[HN Gopher] Reverse Debugging at Scale
       ___________________________________________________________________
        
       Reverse Debugging at Scale
        
       Author : kiyanwang
       Score  : 57 points
       Date   : 2021-05-03 11:26 UTC (11 hours ago)
        
 (HTM) web link (engineering.fb.com)
 (TXT) w3m dump (engineering.fb.com)
        
       | [deleted]
        
       | jeffbee wrote:
       | It is fairly surprising to me that FB would pay a roughly 5%
       | throughput penalty to get this.
        
         | adamfeldman wrote:
         | Where does the 5% number come from? I didn't see it in the
         | article or on the linked page for Intel Processor Trace.
        
           | jeffbee wrote:
           | Pulled from my experience. How much stuff needs to be logged
           | depends on the structure of the program, and different
           | programs are more or less sensitive to having some of their
           | memory store bandwidth stolen.
        
             | adamfeldman wrote:
             | Thank you for sharing!
        
         | sacheendra wrote:
         | It is not that surprising. Facebook is complex ecosystem, and
         | therefore experiences lots of outages/problems.
         | 
         | Looking at their status page
         | (https://developers.facebook.com/status/dashboard/), they seem
         | to have a problems every week. These are only the public ones!
         | 
         | I guess they figured they are losing more money due to these
         | problems than the additional 5% they have to spend on
         | infrastructure.
        
           | jeffbee wrote:
           | I can see why an org would choose to do this, but the number
           | is still frightening. At Google, we were held to a limit of
           | at most 0.01% cost for sampling LBR events. 5% for debug-
           | ability just seems really high.
        
         | slver wrote:
         | In a car, you get the best speed when you press the pedal to
         | the metal and close your eyes. Yet we pay performance penalty
         | by driving it, instead.
        
           | r00fus wrote:
           | Car analogy is not applicable - think more instead of
           | lowering speed of the entire high-speed roadway by 5mph (e.g.
           | by road material/quality) - has a qualitative difference at
           | that scale.
        
             | slver wrote:
             | Point is slowing down a bit, allows us to see what's
             | happening, so we can make course corrections, and crash
             | less.
             | 
             | That's an understandable tradeoff for car driving.
             | 
             | It's an understandable tradeoff for Facebook debugging.
             | 
             | Ergo, we do it.
        
         | DSingularity wrote:
         | They must have a reason.

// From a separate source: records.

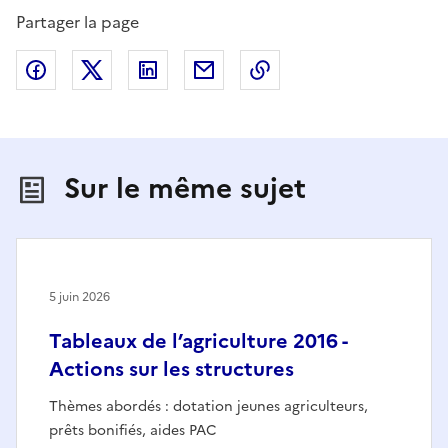
Partager la page
Partager sur Facebook
Partager sur X (anciennement Twitter)
Partager sur LinkedIn
Partager par email
Copier dans le presse
Sur le même sujet
5 juin 2026
Tableaux de l’agriculture 2016 -
Actions sur les structures
Thèmes abordés : dotation jeunes agriculteurs,
prêts bonifiés, aides PAC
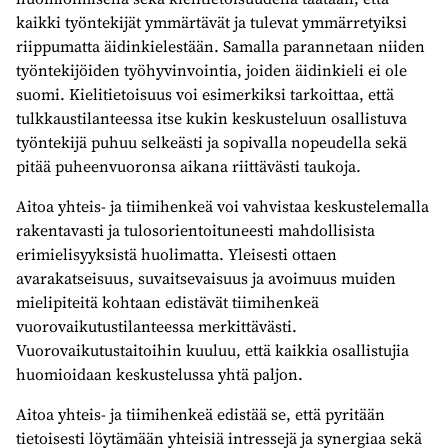
kaikki työntekijät ymmärtävät ja tulevat ymmärretyiksi
riippumatta äidinkielestään. Samalla parannetaan niiden
työntekijöiden työhyvinvointia, joiden äidinkieli ei ole
suomi. Kielitietoisuus voi esimerkiksi tarkoittaa, että
tulkkaustilanteessa itse kukin keskusteluun osallistuva
työntekijä puhuu selkeästi ja sopivalla nopeudella sekä
pitää puheenvuoronsa aikana riittävästi taukoja.
Aitoa yhteis- ja tiimihenkeä voi vahvistaa keskustelemalla
rakentavasti ja tulosorientoituneesti mahdollisista
erimielisyyksistä huolimatta. Yleisesti ottaen
avarakatseisuus, suvaitsevaisuus ja avoimuus muiden
mielipiteitä kohtaan edistävät tiimihenkeä
vuorovaikutustilanteessa merkittävästi.
Vuorovaikutustaitoihin kuuluu, että kaikkia osallistujia
huomioidaan keskustelussa yhtä paljon.
Aitoa yhteis- ja tiimihenkeä edistää se, että pyritään
tietoisesti löytämään yhteisiä intressejä ja synergiaa sekä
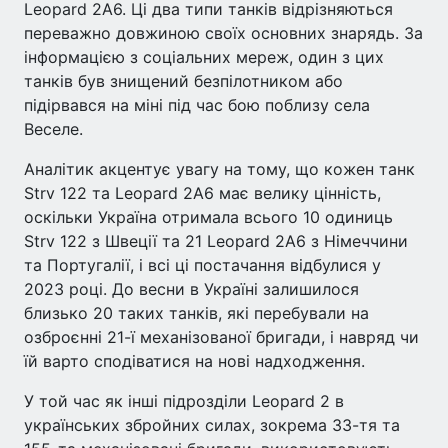
Leopard 2A6. Ці два типи танків відрізняються
переважно довжиною своїх основних знарядь. За
інформацією з соціальних мереж, один з цих
танків був знищений безпілотником або
підірвався на міні під час бою поблизу села
Веселе.
Аналітик акцентує увагу на тому, що кожен танк
Strv 122 та Leopard 2A6 має велику цінність,
оскільки Україна отримала всього 10 одиниць
Strv 122 з Швеції та 21 Leopard 2A6 з Німеччини
та Португалії, і всі ці постачання відбулися у
2023 році. До весни в Україні залишилося
близько 20 таких танків, які перебували на
озброєнні 21-ї механізованої бригади, і навряд чи
їй варто сподіватися на нові надходження.
У той час як інші підрозділи Leopard 2 в
українських збройних силах, зокрема 33-тя та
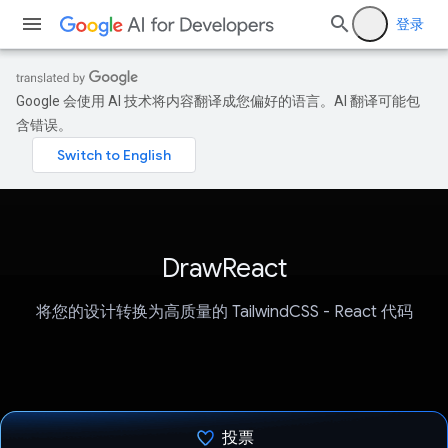
登录
Google 会使用 AI 技术将内容翻译成您偏好的语言。AI 翻译可能包
含错误。
DrawReact
将您的设计转换为高质量的 TailwindCSS - React 代码
投票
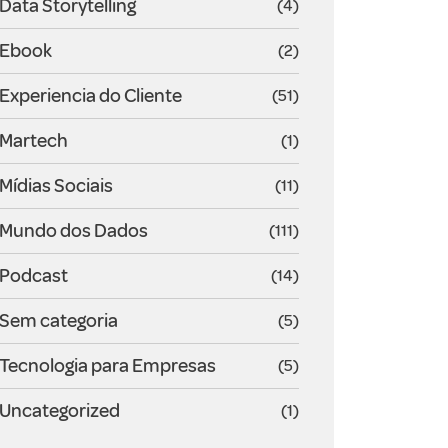
Data Storytelling
(4)
Ebook
(2)
Experiencia do Cliente
(51)
Martech
(1)
Mídias Sociais
(11)
Mundo dos Dados
(111)
Podcast
(14)
Sem categoria
(5)
Tecnologia para Empresas
(5)
Uncategorized
(1)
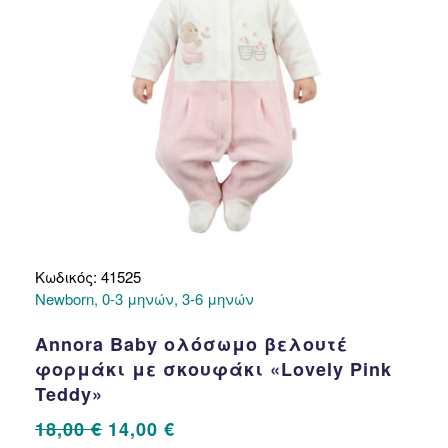
στη
σελίδα
του
προϊόντος
Κωδικός: 41525
Newborn, 0-3 μηνών, 3-6 μηνών
Annora Baby ολόσωμο βελουτέ
φορμάκι με σκουφάκι «Lovely Pink
Teddy»
Original
Η
18,00
€
14,00
€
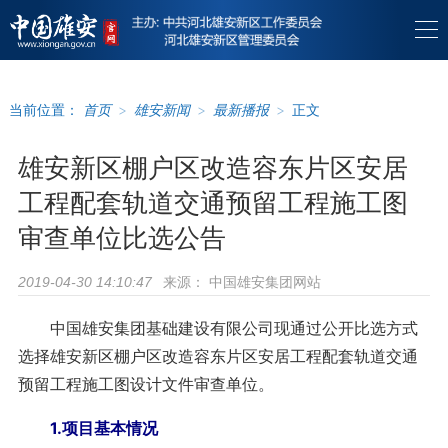
当前位置：
首页
>
雄安新闻
>
最新播报
>
正文
雄安新区棚户区改造容东片区安居
工程配套轨道交通预留工程施工图
审查单位比选公告
来源：
中国雄安集团网站
2019-04-30 14:10:47
中国雄安集团基础建设有限公司现通过公开比选方式
选择雄安新区棚户区改造容东片区安居工程配套轨道交通
预留工程施工图设计文件审查单位。
1.项目基本情况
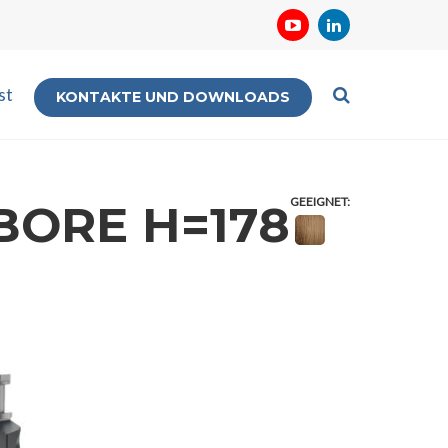
st
KONTAKTE UND DOWNLOADS
GEEIGNET:
BORE H=178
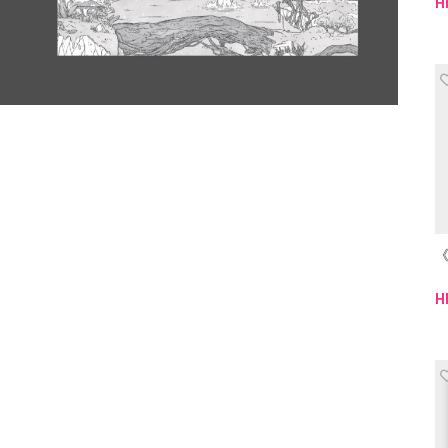
H
《
H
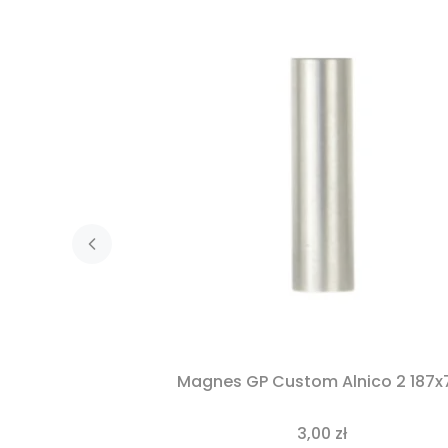
Magnes GP Custom Alnico 2 187x
3,00 zł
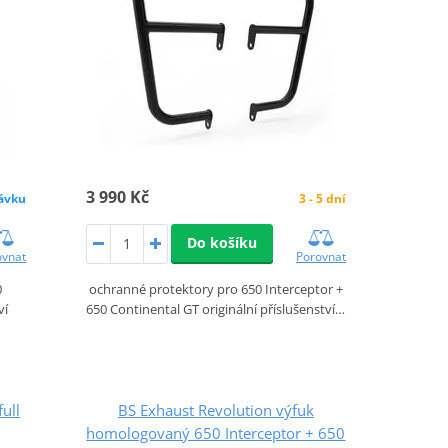
3 990 Kč
ávku
3 - 5 dní
Do košíku
ovnat
Porovnat
0
ochranné protektory pro 650 Interceptor +
ví
650 Continental GT originální příslušenství…
ull
BS Exhaust Revolution výfuk
homologovaný 650 Interceptor + 650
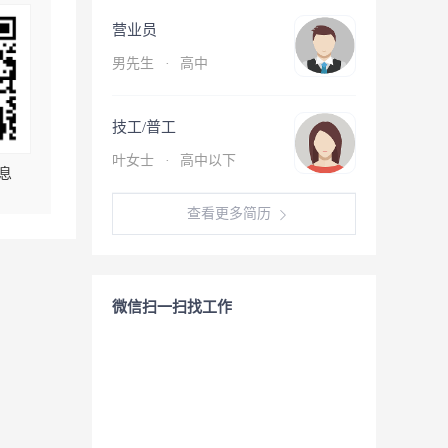
营业员
男先生
·
高中
技工/普工
叶女士
·
高中以下
息
查看更多简历
微信扫一扫找工作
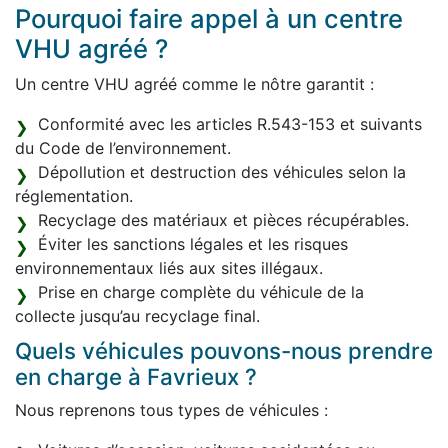
Pourquoi faire appel à un centre
VHU agréé ?
Un centre VHU agréé comme le nôtre garantit :
Conformité avec les articles R.543-153 et suivants
du Code de l’environnement.
Dépollution et destruction des véhicules selon la
réglementation.
Recyclage des matériaux et pièces récupérables.
Éviter les sanctions légales et les risques
environnementaux liés aux sites illégaux.
Prise en charge complète du véhicule de la
collecte jusqu’au recyclage final.
Quels véhicules pouvons-nous prendre
en charge à Favrieux ?
Nous reprenons tous types de véhicules :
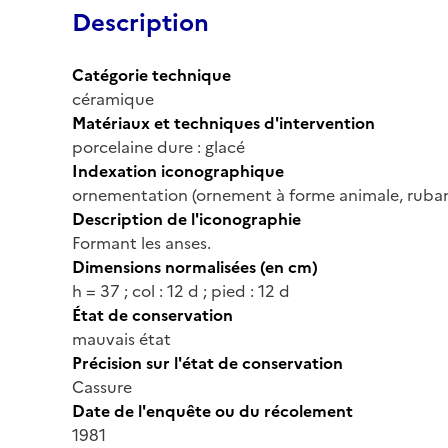
Description
Catégorie technique
céramique
Matériaux et techniques d'intervention
porcelaine dure : glacé
Indexation iconographique
ornementation (ornement à forme animale, ruba
Description de l'iconographie
Formant les anses.
Dimensions normalisées (en cm)
h = 37 ; col : 12 d ; pied : 12 d
État de conservation
mauvais état
Précision sur l'état de conservation
Cassure
Date de l'enquête ou du récolement
1981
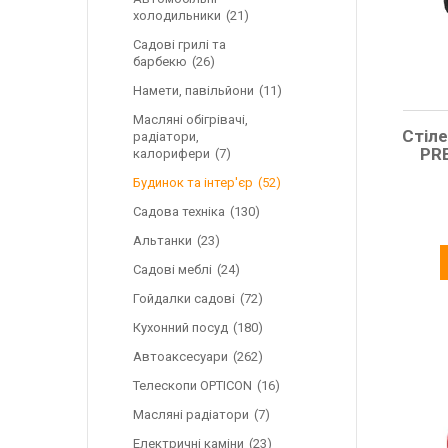
холодильники
21
Садові грилі та
барбекю
26
Намети, павільйони
11
Масляні обігрівачі,
Стіл
радіатори,
PR
калорифери
7
Будинок та інтер'єр
52
Садова техніка
130
Альтанки
23
Садові меблі
24
Гойдалки садові
72
Кухонний посуд
180
Автоаксесуари
262
Телескопи OPTICON
16
Масляні радіатори
7
Електричні каміни
23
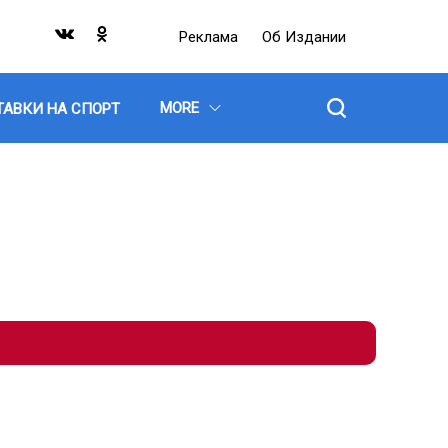
Реклама
Об Издании
MORE
ТАВКИ НА СПОРТ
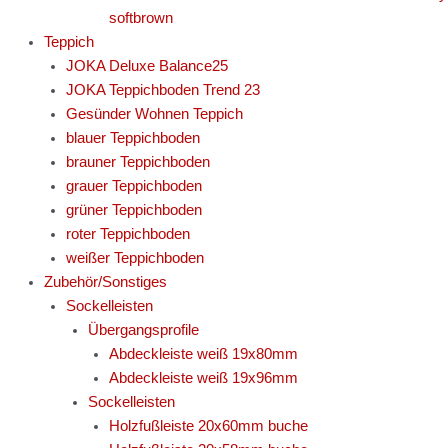
softbrown
Teppich
JOKA Deluxe Balance25
JOKA Teppichboden Trend 23
Gesünder Wohnen Teppich
blauer Teppichboden
brauner Teppichboden
grauer Teppichboden
grüner Teppichboden
roter Teppichboden
weißer Teppichboden
Zubehör/Sonstiges
Sockelleisten
Übergangsprofile
Abdeckleiste weiß 19x80mm
Abdeckleiste weiß 19x96mm
Sockelleisten
Holzfußleiste 20x60mm buche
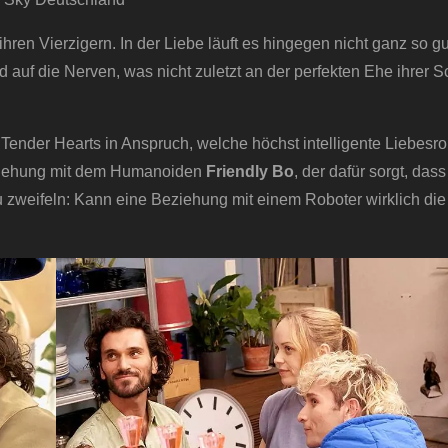
ihren Vierzigern. In der Liebe läuft es hingegen nicht ganz so gu
auf die Nerven, was nicht zuletzt an der perfekten Ehe ihrer 
Tender Hearts in Anspruch, welche höchst intelligente Liebesro
eziehung mit dem Humanoiden
Friendly Bo
, der dafür sorgt, dass
zu zweifeln: Kann eine Beziehung mit einem Roboter wirklich di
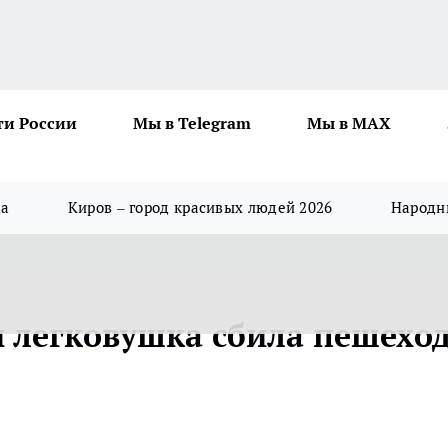
ти России
Мы в Telegram
Мы в MAX
да
Киров – город красивых людей 2026
Народны
и легковушка сбила пешехо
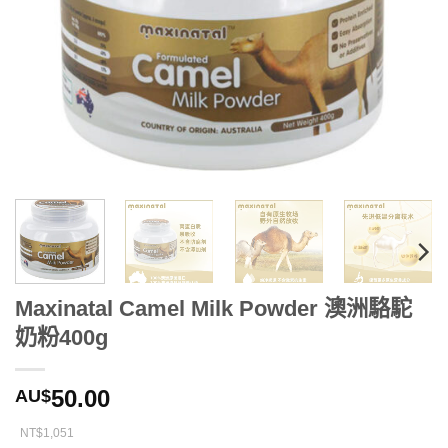
Maxinatal Camel Milk Powder 澳洲駱駝
奶粉400g
50.00
AU$
NT$1,051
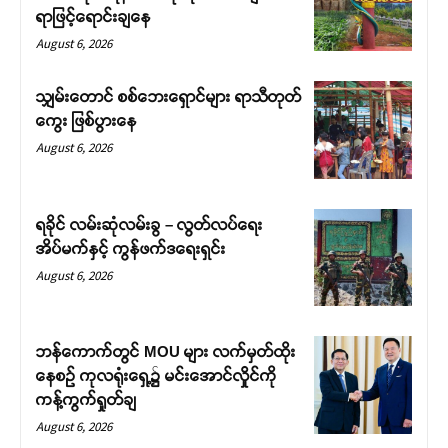
ရာဖြင့်ရောင်းချနေ
August 6, 2026
သျှမ်းတောင် စစ်ဘေးရှောင်များ ရာသီတုတ်
ကွေး ဖြစ်ပွားနေ
August 6, 2026
ရခိုင် လမ်းဆုံလမ်းခွ – လွတ်လပ်ရေး
အိပ်မက်နှင့် ကွန်ဖက်ဒရေးရှင်း
August 6, 2026
ဘန်ကောက်တွင် MOU များ လက်မှတ်ထိုး
နေစဉ် ကုလရုံးရှေ့၌ မင်းအောင်လှိုင်ကို
ကန့်ကွက်ရှုတ်ချ
August 6, 2026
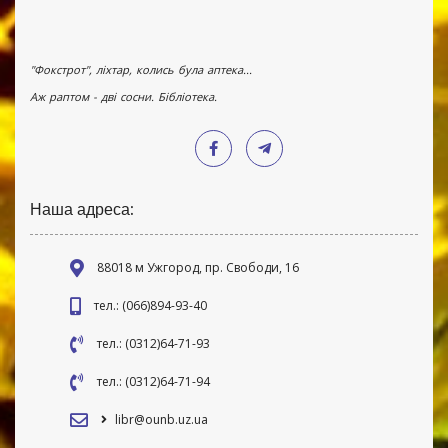
"Фокстрот", ліхтар, колись була аптека...
Аж раптом - дві сосни. Бібліотека.
Наша адреса:
88018 м Ужгород, пр. Свободи, 16
тел.: (066)894-93-40
тел.: (0312)64-71-93
тел.: (0312)64-71-94
libr@ounb.uz.ua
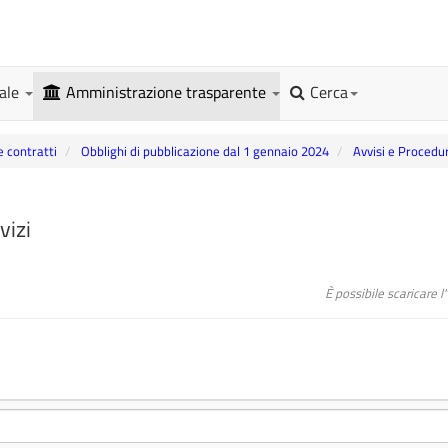
gale
Amministrazione trasparente
Cerca
e contratti
Obblighi di pubblicazione dal 1 gennaio 2024
Avvisi e Procedu
vizi
È possibile scaricare 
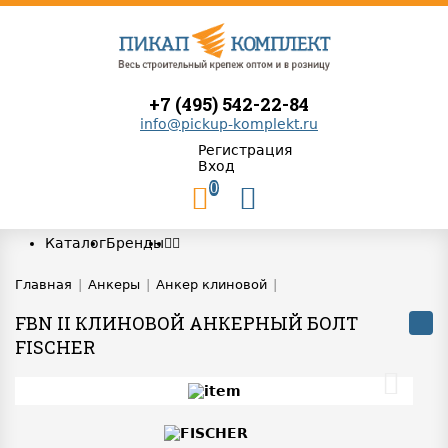
+7 (495) 542-22-84
info@pickup-komplekt.ru
Регистрация
Вход
0
Каталог
Бренды
Главная
|
Анкеры
|
Анкер клиновой
|
FBN II КЛИНОВОЙ АНКЕРНЫЙ БОЛТ
FISCHER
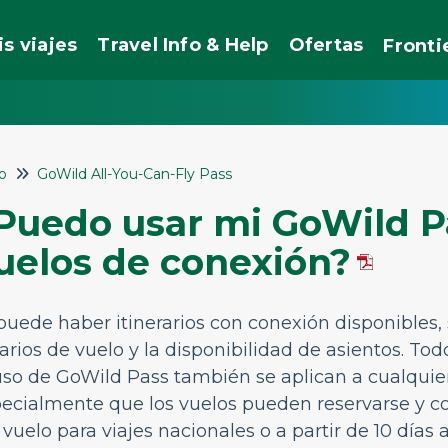
is viajes
Travel Info & Help
Ofertas
Fronti
io
GoWild All-You-Can-Fly Pass
Puedo usar mi GoWild Pa
uelos de conexión?
 puede haber itinerarios con conexión disponibles, 
arios de vuelo y la disponibilidad de asientos. To
uso de GoWild Pass también se aplican a cualquier
ecialmente que los vuelos pueden reservarse y conf
 vuelo para viajes nacionales o a partir de 10 días 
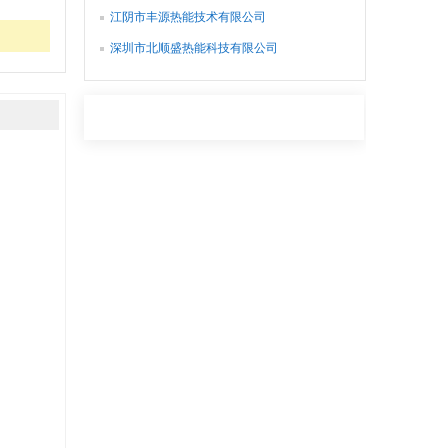
江阴市丰源热能技术有限公司
深圳市北顺盛热能科技有限公司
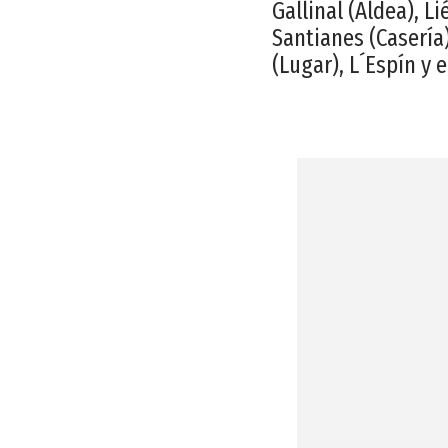
Gallinal (Aldea), Li
Santianes (Casería)
(Lugar), L´Espín y e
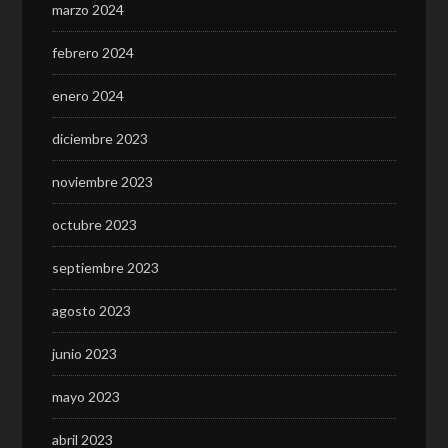
marzo 2024
febrero 2024
enero 2024
diciembre 2023
noviembre 2023
octubre 2023
septiembre 2023
agosto 2023
junio 2023
mayo 2023
abril 2023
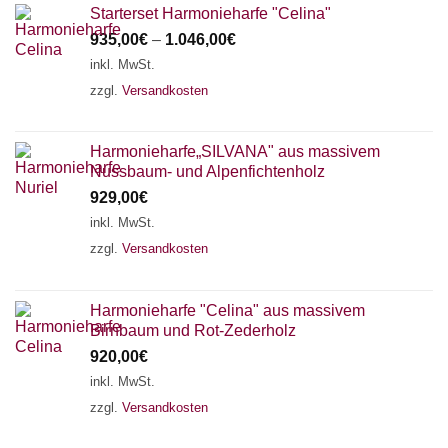
Starterset Harmonieharfe "Celina"
935,00
€
–
1.046,00
€
inkl. MwSt.
zzgl.
Versandkosten
Harmonieharfe„SILVANA" aus massivem
Nussbaum- und Alpenfichtenholz
929,00
€
inkl. MwSt.
zzgl.
Versandkosten
Harmonieharfe "Celina" aus massivem
Birnbaum und Rot-Zederholz
920,00
€
inkl. MwSt.
zzgl.
Versandkosten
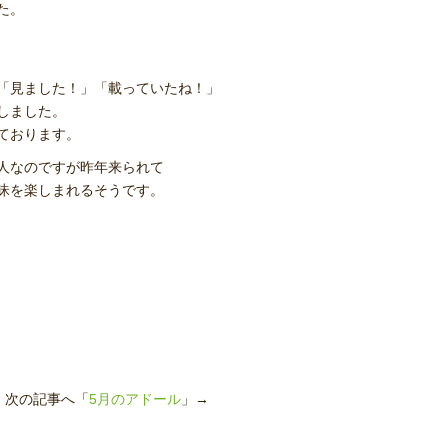
た。
「見ました！」「載っていたね！」
しました。
ております。
人なのですが昨年来られて
昧を楽しまれるそうです。
次の記事へ「
5月のアドール
」→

Probably helps them resolve otherwise
         | costly failures in good time.
        
       | bluedino wrote:
       | Sort of surprised to see VScode and LLDB mentioned. So Java or
       | C++? Rust?
        
         | Veserv wrote:
         | The technology they are describing is largely language-agnostic
         | as it is just reconstructing the sequence of hardware
         | instructions that executed. So, in principle you can apply the
         | underlying technique to any language as long as you can
         | determine the source line that corresponds to a hardware
         | instruction at a point in time. Which is already done by any
         | standard debugger, at least for AOT compiled languages, as this
         | is how a debugger can use the hardware instruction the
         | processor stopped at to tell you which source code line you are
         | stopped at. For JIT or interpreted languages it is slightly
         | more complex, but still a solved problem.
        
           | roca wrote:
           | It won't work for anything with a JIT or interpreter, not
           | without _significantly_ more work.
        
             | Veserv wrote:
             | Assuming that a Java debugger can convert a breakpoint to
             | its corresponding source line, it must maintain some sort
             | of source<->assembly mapping that transforms over time to
             | do that lookup. As long as you record those changes, namely
             | the introduction or destruction of any branches that Intel
             | PT would record, the same underlying approach should work.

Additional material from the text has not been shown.